Espen turned to see the elderly lady who had been sitting across from him. He stalled for a moment, trying to decide what to do, and then remembered his father’s advice. The simplest thing would be to give his bag to the woman.
She held out her hand, and he gave her the backpack.
He stepped aside to let her exit first. As she began to step down off the train, one of the soldiers moved forward to help her, and Espen watched in horror as the old woman handed the rucksack to the soldier.
The woman took the German’s offered arm and struggled down from the train.
Espen was next, and he hustled by, hands in his pockets.
“No bag?” a soldier asked him as he walked by.
Espen turned back to him. “Just getting off to stretch my legs,” he said. Out of the corner of his eye he saw the German return his rucksack, unopened, to the old woman. The soldier even gave her a little bow.
Espen soon found the woman sitting on a bench inside the station, knitting. His rucksack sat at her feet. He sat down next to her, and she pushed it over to him with her foot.
“Everyone ignores them so much, they just love it when someone asks them for help,” the old woman said. “My sister got the soldiers to carry her heavy suitcases full of black-marke
t mutton all the way through the station at Oslo.” She chuckled. “Now, run your errand, dear. The soldiers are all out on the platform, and if any of them come in, I’ll distract them … And keep the ‘look,’” she added.
“The ‘look’?” Espen asked.
“What you were practicing on the train—looking stupid. That should work splendidly for you.”
“Ah,” Espen said wanly, and he went off to find a fellow he knew who was tagging luggage. When he found him, Espen slipped an envelope out of the pack and gave it to him. They exchanged a few casual words, and by the time he got back to the train, the soldiers had dispersed.
The next several stops went without incident. Espen spent some time wondering what he had done that had made him look stupid and how he might avoid it. But before he had come to any conclusion, he reached his destination. He got off, collected his skis from the baggage car, and boarded a bus for Follrud. From there, he went on skis to Riksdal. The last letter was one that he would deliver to the pastor himself.

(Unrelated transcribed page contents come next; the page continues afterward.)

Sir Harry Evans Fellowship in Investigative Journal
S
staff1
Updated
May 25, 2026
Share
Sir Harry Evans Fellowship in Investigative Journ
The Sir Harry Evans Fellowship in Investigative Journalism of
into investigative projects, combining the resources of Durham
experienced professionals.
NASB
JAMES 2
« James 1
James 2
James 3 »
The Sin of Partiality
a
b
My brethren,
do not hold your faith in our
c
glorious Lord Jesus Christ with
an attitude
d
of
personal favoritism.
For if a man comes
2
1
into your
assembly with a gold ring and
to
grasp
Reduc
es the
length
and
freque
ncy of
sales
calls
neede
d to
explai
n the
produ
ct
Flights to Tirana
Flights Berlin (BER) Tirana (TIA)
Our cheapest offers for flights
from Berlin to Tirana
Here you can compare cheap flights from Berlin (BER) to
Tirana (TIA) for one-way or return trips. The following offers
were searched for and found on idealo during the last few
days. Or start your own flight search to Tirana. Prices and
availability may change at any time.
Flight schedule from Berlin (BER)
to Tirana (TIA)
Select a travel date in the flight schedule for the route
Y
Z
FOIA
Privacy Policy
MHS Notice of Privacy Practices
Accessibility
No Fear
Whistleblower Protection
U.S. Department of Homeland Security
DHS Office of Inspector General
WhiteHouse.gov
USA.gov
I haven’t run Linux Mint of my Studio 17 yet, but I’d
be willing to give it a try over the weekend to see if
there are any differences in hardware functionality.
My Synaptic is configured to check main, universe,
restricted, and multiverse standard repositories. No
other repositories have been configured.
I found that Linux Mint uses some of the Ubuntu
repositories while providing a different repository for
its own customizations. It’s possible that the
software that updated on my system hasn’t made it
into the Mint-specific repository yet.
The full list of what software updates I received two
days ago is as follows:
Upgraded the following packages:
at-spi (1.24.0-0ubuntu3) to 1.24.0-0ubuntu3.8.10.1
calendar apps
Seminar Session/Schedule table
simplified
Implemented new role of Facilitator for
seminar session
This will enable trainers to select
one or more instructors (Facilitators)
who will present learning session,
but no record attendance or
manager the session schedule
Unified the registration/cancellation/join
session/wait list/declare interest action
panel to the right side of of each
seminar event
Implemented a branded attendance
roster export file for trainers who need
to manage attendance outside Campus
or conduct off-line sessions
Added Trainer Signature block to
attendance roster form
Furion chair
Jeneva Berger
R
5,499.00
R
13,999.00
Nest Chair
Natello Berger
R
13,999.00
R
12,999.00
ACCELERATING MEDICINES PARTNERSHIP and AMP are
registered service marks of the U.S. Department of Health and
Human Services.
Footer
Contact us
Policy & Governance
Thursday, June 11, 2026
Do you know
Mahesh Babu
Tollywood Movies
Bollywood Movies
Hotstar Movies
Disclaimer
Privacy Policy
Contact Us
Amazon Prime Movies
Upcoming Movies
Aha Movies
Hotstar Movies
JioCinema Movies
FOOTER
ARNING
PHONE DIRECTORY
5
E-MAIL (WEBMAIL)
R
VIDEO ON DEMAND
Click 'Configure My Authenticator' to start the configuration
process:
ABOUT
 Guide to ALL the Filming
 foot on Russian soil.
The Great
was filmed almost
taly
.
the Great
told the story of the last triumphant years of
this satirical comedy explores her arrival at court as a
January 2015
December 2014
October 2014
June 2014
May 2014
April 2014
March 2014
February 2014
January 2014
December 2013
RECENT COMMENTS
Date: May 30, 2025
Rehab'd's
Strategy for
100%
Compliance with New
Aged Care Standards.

His skis kicked up a fine, silvery spray of snow. The hum of the town and the buzz of the station faded away, and soon the only sound was the chick-chock of his poles and the whisper of his skis against the snow. He felt the tension and anxiety of the day evaporate with the steam that rose from his back, and he soon fell into an easy rhythm. He smiled and even laughed a little. It was a beautiful day for a ski—the snow winked and shimmered at him as if it were playing a part in the prank. Espen, the old lady on the train, and the snow.
“Outwitting the Germans once again!” he sang. He stopped to use his pole to draw H7, King Haakon’s insignia, in the snow. He’d read in Hvepsen, one of the underground newspapers, that for every thousand Nazi posters, the illegal H7 appeared ten thousand times. On roads, on rocks, on posters, and in the snow along ski trails. Maybe a million times by now.